Multidimensional scaling (MDS) is a dimensionality reduction technique for
exploratory data analysis. Its primary effect is to "squash" data into a
visualizable space. For example, your data may be 7 dimensional, but be
distributed in a clustered way. One can process the data with MDS to produce a
set of two-dimensional coordinates that can be plotted and visually analyzed.
There are essentially two ways to delinate
MDS:
- metric and nonmetric scaling
- classical and distance scaling
Glimmer doesn't handle nonmetric scaling, so I only describe the
classical/distance dichotomy. Classical scaling is a method for
linearly projecting the data into a subspace and is essentially equivalent to principal
components analysis. The projection is optimal in the least-squared error sense and
always exists.
Distance scaling is a little more nuanced than classical scaling. Rather than
finding the least-squares projection, distance scaling seeks to minimize the total
least-squared differences between the distances in the source coordinates of the data and
the low-dimensional "squashed" coordinates.

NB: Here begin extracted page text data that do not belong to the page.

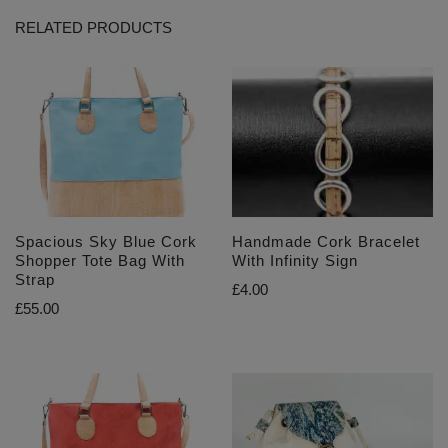
RELATED PRODUCTS
Spacious Sky Blue Cork
Handmade Cork Bracelet
Shopper Tote Bag With
With Infinity Sign
Strap
£
4.00
£
55.00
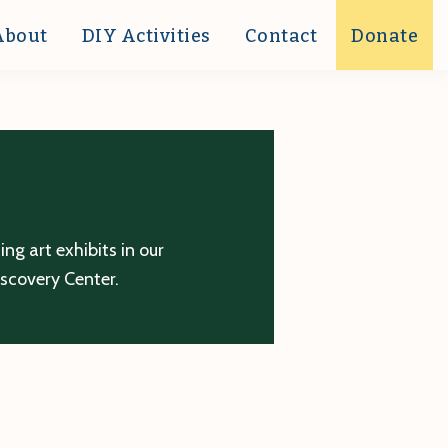
About
DIY Activities
Contact
Donate
g art exhibits in our
iscovery Center.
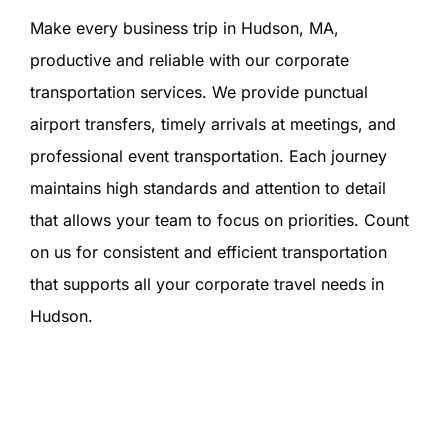
Make every business trip in Hudson, MA,
productive and reliable with our corporate
transportation services. We provide punctual
airport transfers, timely arrivals at meetings, and
professional event transportation. Each journey
maintains high standards and attention to detail
that allows your team to focus on priorities. Count
on us for consistent and efficient transportation
that supports all your corporate travel needs in
Hudson.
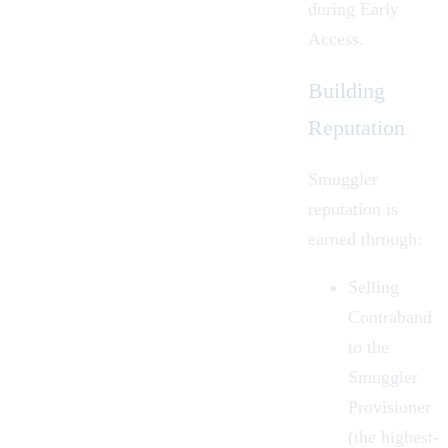
during
Early
Access
.
Building
Reputation
Smuggler
reputation is
earned through:
Selling
Contraband
to the
Smuggler
Provisioner
(the highest-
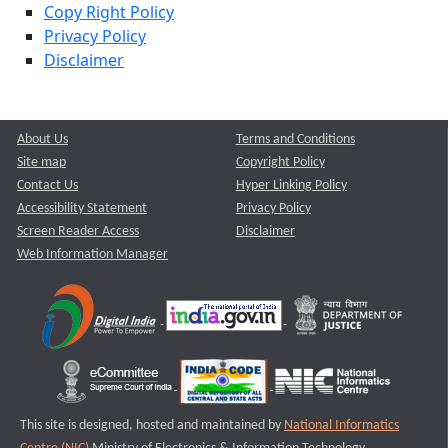
Copy Right Policy
Privacy Policy
Disclaimer
About Us
Terms and Conditions
Site map
Copyright Policy
Contact Us
Hyper Linking Policy
Accessibility Statement
Privacy Policy
Screen Reader Access
Disclaimer
Web Information Manager
This site is designed, hosted and maintained by
National Informatics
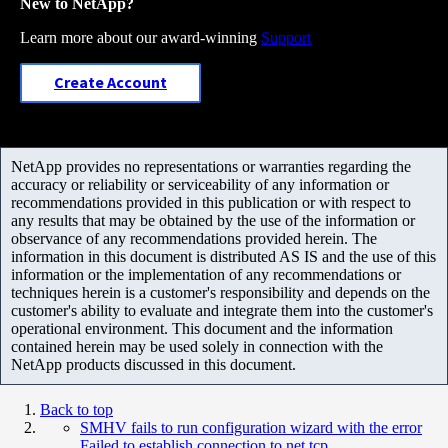
New to NetApp?
Learn more about our award-winning
Support
Create Account
NetApp provides no representations or warranties regarding the
accuracy or reliability or serviceability of any information or
recommendations provided in this publication or with respect to
any results that may be obtained by the use of the information or
observance of any recommendations provided herein. The
information in this document is distributed AS IS and the use of this
information or the implementation of any recommendations or
techniques herein is a customer's responsibility and depends on the
customer's ability to evaluate and integrate them into the customer's
operational environment. This document and the information
contained herein may be used solely in connection with the
NetApp products discussed in this document.
Back to top
SMHV fails to run configuration wizard with the error
Failed to establish connection to net.tcp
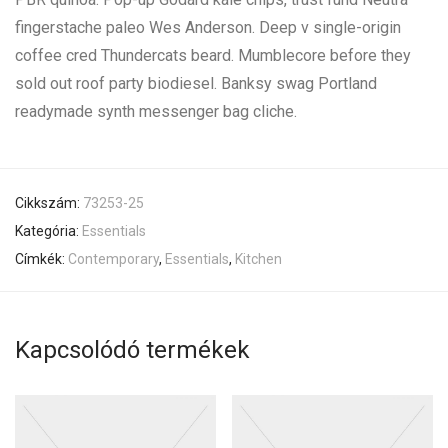
fingerstache paleo Wes Anderson. Deep v single-origin
coffee cred Thundercats beard. Mumblecore before they
sold out roof party biodiesel. Banksy swag Portland
readymade synth messenger bag cliche.
Cikkszám:
73253-25
Kategória:
Essentials
Címkék:
Contemporary
,
Essentials
,
Kitchen
Kapcsolódó termékek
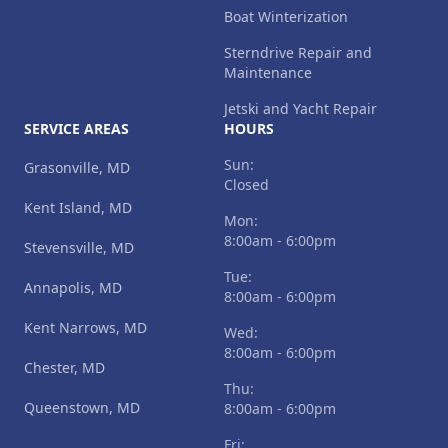
Boat Winterization
Sterndrive Repair and
Maintenance
Jetski and Yacht Repair
SERVICE AREAS
HOURS
Sun:
Grasonville, MD
Closed
Kent Island, MD
Mon:
8:00am - 6:00pm
Stevensville, MD
Tue:
Annapolis, MD
8:00am - 6:00pm
Kent Narrows, MD
Wed:
8:00am - 6:00pm
Chester, MD
Thu:
Queenstown, MD
8:00am - 6:00pm
Fri:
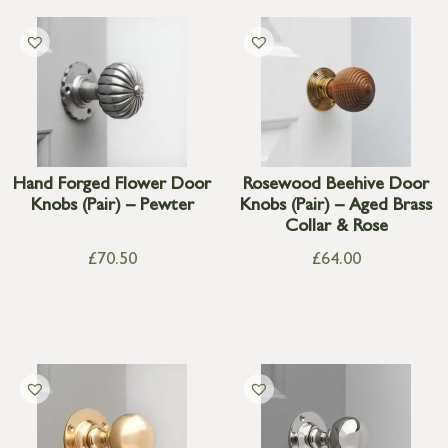
Hand Forged Flower Door
Rosewood Beehive Door
Knobs (Pair) – Pewter
Knobs (Pair) – Aged Brass
Collar & Rose
£
70.50
£
64.00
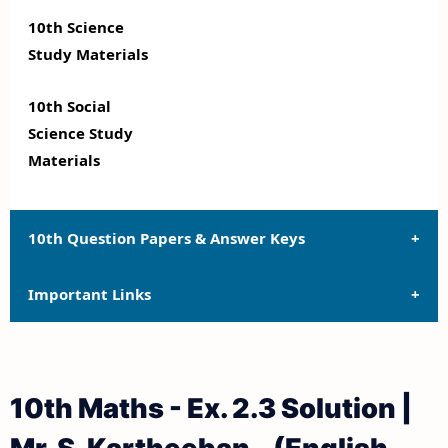
10th Science
Study Materials
10th Social
Science Study
Materials
10th Question Papers & Answer Keys
Important Links
10th Quarterly Exam Question Papers and Answer
Keys
10th Syllabus
10th Half Yearly Exam Question Papers and Answer
10th Maths - Ex. 2.3 Solution |
Keys
10th Lesson Plans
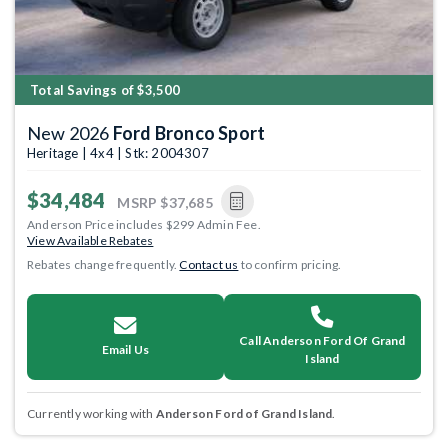
Total Savings of $3,500
New 2026
Ford Bronco Sport
Heritage | 4x4 | Stk: 2004307
$34,484
MSRP
$37,685
Anderson Price includes $299 Admin Fee.
View Available Rebates
Rebates change frequently.
Contact us
to confirm pricing.
Call Anderson Ford Of Grand
Email Us
Island
Currently working with
Anderson Ford of Grand Island
.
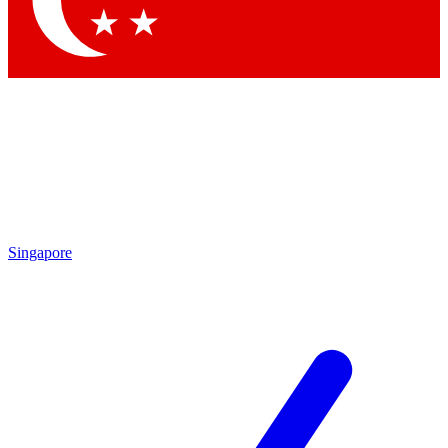
Contact me with news and offers from other Future brands
By submitting your information you agree to the
Terms & Conditions
and
Privacy Policy
and are aged 16 or over.
Singapore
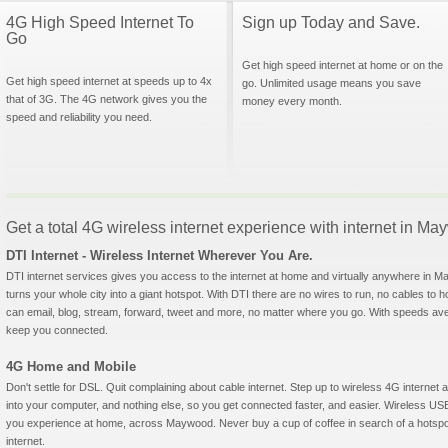
4G High Speed Internet To
Sign up Today and Save.
Go
Get high speed internet at home or on the
Get high speed internet at speeds up to 4x
go. Unlimited usage means you save
that of 3G. The 4G network gives you the
money every month.
speed and reliability you need.
Get a total 4G wireless internet experience with internet in 
DTI Internet - Wireless Internet Wherever You Are.
DTI internet services gives you access to the internet at home and virtually anywhere in Ma
turns your whole city into a giant hotspot. With DTI there are no wires to run, no cables to 
can email, blog, stream, forward, tweet and more, no matter where you go. With speeds aver
keep you connected.
4G Home and Mobile
Don't settle for DSL. Quit complaining about cable internet. Step up to wireless 4G interne
into your computer, and nothing else, so you get connected faster, and easier. Wireless
you experience at home, across Maywood. Never buy a cup of coffee in search of a hotspot
internet.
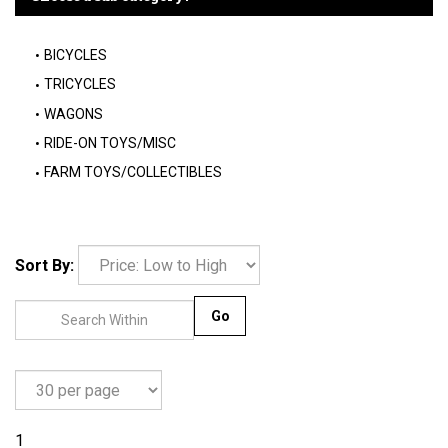
BICYCLES
TRICYCLES
WAGONS
RIDE-ON TOYS/MISC
FARM TOYS/COLLECTIBLES
Sort By:
Go
1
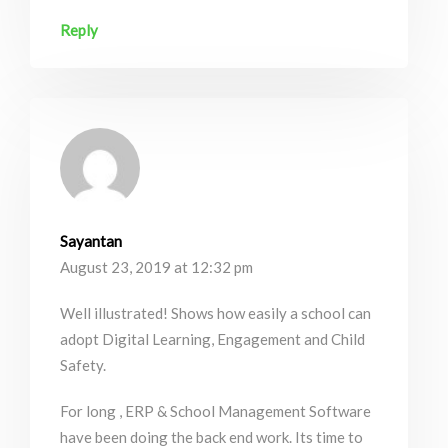
Reply
Sayantan
August 23, 2019 at 12:32 pm
Well illustrated! Shows how easily a school can
adopt Digital Learning, Engagement and Child
Safety.
For long , ERP & School Management Software
have been doing the back end work. Its time to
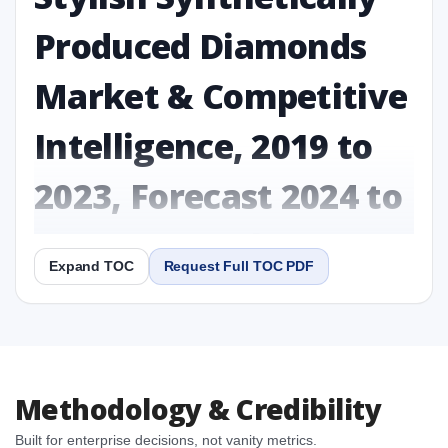
Produced Diamonds
Market & Competitive
Intelligence, 2019 to
2023, Forecast 2024 to
2031 Research Report
Expand TOC
Request Full TOC PDF
Report
Copy Content
1. Stylish Synthetically Produced Diamonds Market
Methodology & Credibility
& Competitive Intelligence, 2019 to 2023, Forecast
2024 to 2031 Research Report Research Report
Built for enterprise decisions, not vanity metrics.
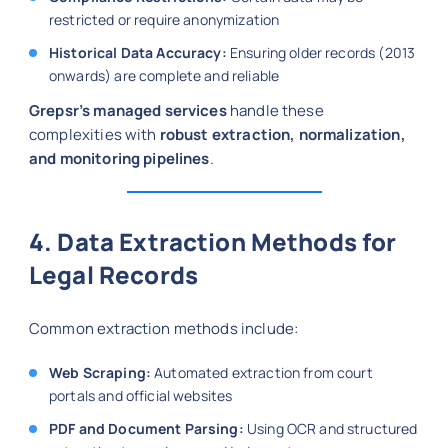
restricted or require anonymization
Historical Data Accuracy:
Ensuring older records (2013
onwards) are complete and reliable
Grepsr’s managed services
handle these
complexities with
robust extraction, normalization,
and monitoring pipelines
.
4. Data Extraction Methods for
Legal Records
Common extraction methods include:
Web Scraping:
Automated extraction from court
portals and official websites
PDF and Document Parsing:
Using OCR and structured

In many cases this strategy offers qualitative
advantages to classical scaling, but the optimal solution is NP-Hard. Worse,
the objective function (called "stress") is multi-modal, so local minima exist.
Glimmer can be downloaded
here. It is offered as a
compressed visual c++ project. The "cpusources" directory contains the CPU
code written in c++ and the "gpusources" directory contains the GPU shader code
written in GLSL.
You will need to have an need to have a somewhat recent NVIDIA card, with the
latest drivers and the latest version (as of
7/14/08) of
Visual C++. The README has instructions on using glimmer. The
EXAMPLE
download contains sample datasets and command lines including DOS scripts
to reproduce the figures in the paper.